Au compte de résultat, la charge d’amortissement des droits d’utilisation est de 14,4 millions, soit 2 % du chiffre d’affaires. Les charges financières augmentent d’1,4 millions, et le résultat net se dégrade un peu en raison de leur dégressivité.
Au tableau de flux, la capacité d’autofinancement augmente de 14,4 millions (amortissement des droits d’usage). Les remboursements des engagements locatifs se montent à 14,8 millions.
Rappelons que les autorités boursières encouragent les groupes cotés à communiquer sur des indicateurs financiers non normés à condition d’en définir précisément le mode de calcul. Ces indicateurs comprennent fréquemment l’Ebitda, le flux de trésorerie disponible (free cash flow), l’endettement net.
La note 2.26 du rapport annuel Damartex détaille le calcul de l’Ebitda opérationnel. Il est égal au résultat opérationnel courant retraité de l’ensemble des éléments calculés le composant : amortissements, dotations et reprises sur provisions, autres charges calculées. La note indique que pour assurer la comparabilité et le suivi opérationnel de cet indicateur, les effets de la norme IFRS 16 en ont été exclus.
La note 22 du même rapport décrit ensuite le calcul de l’endettement net, égal aux dettes financières nettes des excédents de trésorerie. Les passifs liés aux engagements locatifs n’ont pas été pris en compte pour le calcul de l’endettement. Paradoxalement, IFRS 16 a réduit l’endettement net car il ne comprend plus les encours de location financement désormais intégrés dans les passifs liés aux engagements locatifs ! Cette amélioration est toutefois marginale compte tenu du faible montant des locations financement.

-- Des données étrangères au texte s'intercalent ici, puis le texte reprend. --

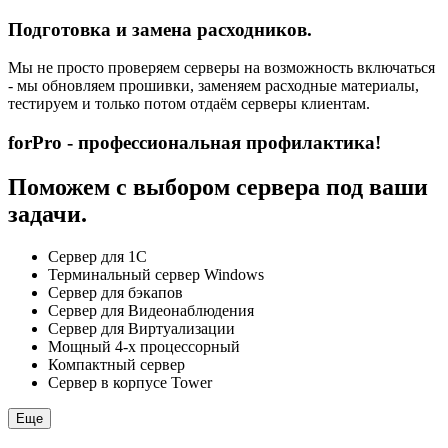
Подготовка и замена расходников.
Мы не просто проверяем серверы на возможность включаться
- мы обновляем прошивки, заменяем расходные материалы,
тестируем и только потом отдаём серверы клиентам.
forPro - профессиональная профилактика!
Поможем с выбором сервера под ваши
задачи.
Сервер для 1С
Терминальный сервер Windows
Сервер для бэкапов
Сервер для Видеонаблюдения
Сервер для Виртуализации
Мощный 4-х процессорный
Компактный сервер
Сервер в корпусе Tower
Еще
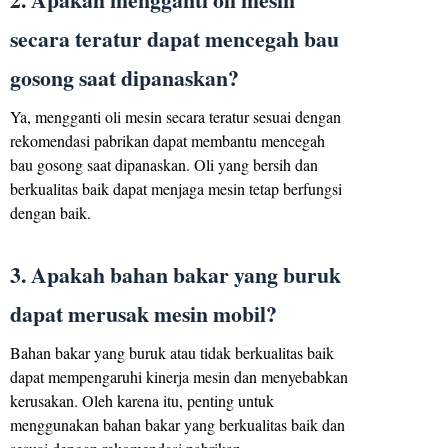
secara teratur dapat mencegah bau
gosong saat dipanaskan?
Ya, mengganti oli mesin secara teratur sesuai dengan
rekomendasi pabrikan dapat membantu mencegah
bau gosong saat dipanaskan. Oli yang bersih dan
berkualitas baik dapat menjaga mesin tetap berfungsi
dengan baik.
3. Apakah bahan bakar yang buruk
dapat merusak mesin mobil?
Bahan bakar yang buruk atau tidak berkualitas baik
dapat mempengaruhi kinerja mesin dan menyebabkan
kerusakan. Oleh karena itu, penting untuk
menggunakan bahan bakar yang berkualitas baik dan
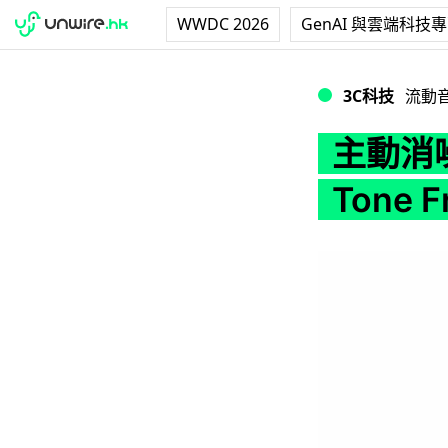
WWDC 2026
GenAI 與雲端科技
主動消噪配紫外線消毒 
3C科技
流動
主動消
Tone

Ebitda et endettement net constituent des indicateurs sensibles utilisés pour l'évaluation d'entreprise et dans le cadre des covenants des contrats de prêts bancaires dont la dégradation peut entraîner une déchéance du terme.

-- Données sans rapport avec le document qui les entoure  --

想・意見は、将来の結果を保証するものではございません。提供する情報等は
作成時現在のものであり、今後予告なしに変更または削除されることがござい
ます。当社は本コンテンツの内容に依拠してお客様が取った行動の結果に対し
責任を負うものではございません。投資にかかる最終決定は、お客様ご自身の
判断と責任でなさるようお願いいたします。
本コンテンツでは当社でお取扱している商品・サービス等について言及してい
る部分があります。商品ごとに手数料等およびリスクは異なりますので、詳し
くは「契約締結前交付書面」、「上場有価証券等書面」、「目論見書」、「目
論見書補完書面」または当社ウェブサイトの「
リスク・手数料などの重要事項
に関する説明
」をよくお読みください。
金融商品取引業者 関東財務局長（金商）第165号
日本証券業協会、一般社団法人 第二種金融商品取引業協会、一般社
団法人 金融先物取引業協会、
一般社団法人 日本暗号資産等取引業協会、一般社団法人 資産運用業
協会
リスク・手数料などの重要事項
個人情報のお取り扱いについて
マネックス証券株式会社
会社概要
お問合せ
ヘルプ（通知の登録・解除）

Le fait de ne pas prendre en compte les incidences d’IFRS 16 dans le calcul de ces deux indicateurs financiers clés semble refléter une méfiance à l’égard de cette norme.
Par une note de mai 2020, la Sfaf (société française des analystes financiers) a exprimé une certaine défiance à l’égard d’IFRS 16.

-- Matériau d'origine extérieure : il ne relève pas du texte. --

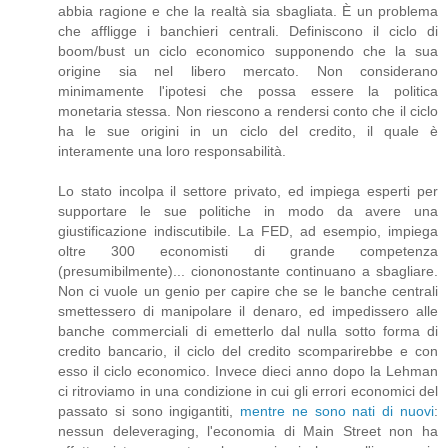
abbia ragione e che la realtà sia sbagliata. È un problema
che affligge i banchieri centrali. Definiscono il ciclo di
boom/bust un ciclo economico supponendo che la sua
origine sia nel libero mercato. Non considerano
minimamente l'ipotesi che possa essere la politica
monetaria stessa. Non riescono a rendersi conto che il ciclo
ha le sue origini in un ciclo del credito, il quale è
interamente una loro responsabilità.
Lo stato incolpa il settore privato, ed impiega esperti per
supportare le sue politiche in modo da avere una
giustificazione indiscutibile. La FED, ad esempio, impiega
oltre 300 economisti di grande competenza
(presumibilmente)... ciononostante continuano a sbagliare.
Non ci vuole un genio per capire che se le banche centrali
smettessero di manipolare il denaro, ed impedissero alle
banche commerciali di emetterlo dal nulla sotto forma di
credito bancario, il ciclo del credito scomparirebbe e con
esso il ciclo economico. Invece dieci anno dopo la Lehman
ci ritroviamo in una condizione in cui gli errori economici del
passato si sono ingigantiti,
mentre ne sono nati di nuovi
:
nessun deleveraging, l'economia di Main Street non ha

Elle déplore la disparition de la distinction entre les contrats de location financière et de location opérationnelle car ils correspondent à des réalités économiques différentes : « dans le premier cas, le risque économique est transféré au preneur alors qu’il continue à être porté par le bailleur dans le second cas ". […]. Elle regrette également que les groupes ne doivent pas fournir en annexe les engagements de location financière permettant de faire des retraitements. Cette disparition bouleverse la lecture du compte de résultat et du tableau de flux de trésorerie car la charge de loyer est remplacée par un amortissement et des frais financiers ». On peut douter de la pertinence de traiter en amortissement et en frais financiers une charge d’exploitation décaissable récurrente, considérer ce loyer comme une simple charge décaissable parait plus proche de la réalité.
On peut également douter de la pertinence de l’inscription en immobilisation et en emprunt d’un cumul de loyers actualisés lorsque le cumul de la valeur actuelle de ces loyers n'est pas proche de la juste valeur du bien ou que la durée du contrat ne représente pas la majeure partie de la durée d'utilité. L'opération ne peut être assimilée à un investissement financé par emprunt.
Finalement, IFRS 16 rend la comparaison avec les comptes en normes américaines (US GAAP) plus difficile voire impossible, car ces normes continuent de distinguer les deux types de location.
Déjà avant IFRS 16, les groupes communiquaient sur un indicateur, extra comptable l’Ebitdar (r pour rentals) permettant d’évaluer la performance économique avant l’ensemble des loyers. Cet indicateur correspond à ce que devrait être l'Ebitda dans le cadre d'IFRS 16.